Friday, February 2, 2007

I'll Cap Your Ass!!

I had the distinct displeasure of taking part in the most excruciating conference call in the history of business. Everyone in our company had to dial in and listen to our CEO page through some bullshit about how great we are doing. I mean 'page' literally as you could hear him leafing through his written statement.

Normally, our company doing great is good news, but nobody buys it as we can't buy anything unless it's been pre-approved and signed in triplicate with your first born's blood. Only then will they deny the request.

Anyway, I was looking around the room at all the Blackberry zombies checking their emails while we sat like accused murderers at our arraignment and started classifying the people in the room. There's the office idiot, there's the complete asshole who shits on his assistants, there's the weird guy nobody understands, there's the pompous ass who amazingly looks condescending just listening to a phone call, there's the party girl who tries to act professional but can't quite pull it off. Does every office have the same jumble of personalities? If so, why and how? If an office is missing a particular component, do they hire accordingly just to balance things out?

For example, let's say the bimbo role is missing from an office. Does management, consciously or not, hire someone who just so happens to be a slut and sleeps with the office guy slut her first week on the job? Is there a gender specific term for slut when it comes to guys? If not, we need to come up with one.

How my mind wanders from boredom. Where was I?

I wonder if our work environment a subtle, delicate ecosystem that needs all the right parts to function properly. Ever notice that when a certain person in the office is out for an extended period of time, things change? Either they're more relaxed and fun or less so. When the weirdo is out on vacation there is nobody to ponder over and make fun of. When the asshole is out, his assistant is suddenly funny and charming. When the mumbler is out we understand everything that everyone says. The dynamic changes, even if it's minor.

How many times have you worked in an office that has the proper mix of people; productivity humming. Then a new hire comes on who just doesn't fit and everyone notices almost immediately. Either they're too lazy, too serious, too freaky and it throws everyone off. Two things usually happen. Either the new person realizes they don't fit and change their behavior accordingly or they leave (voluntarily or not). Then things start functioning properly again. The balance has been restored.

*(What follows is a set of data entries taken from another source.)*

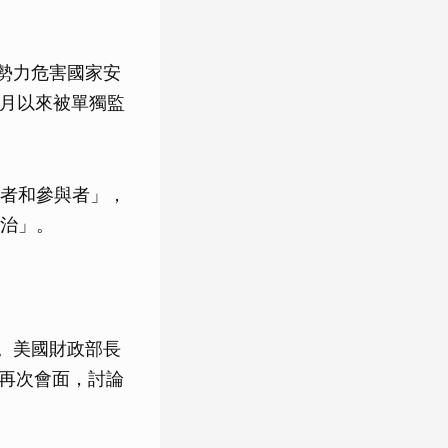
勢力危害國家安
2月以來被單獨監
者和參與者」，
治」。
稅。美國財政部長
月內再次會面，討論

In the midst of these thoughts I sensed someone staring at me and looked over to find the office drunk mouthing to me "I need a drink". When I realized I was looking at my reflection in the window, I shut my brain down for the duration. Next time I'm dialing in from my desk so I can play PacMan.

Today's distraction: A list of cool guns you can make out of office supplies. Pay particular attention to the Advanced Guns section that look like they could really kill someone. Anyone annoys you, just cap their ass. Get it? Pen cap?? Cap your ass?? Right. Carry on.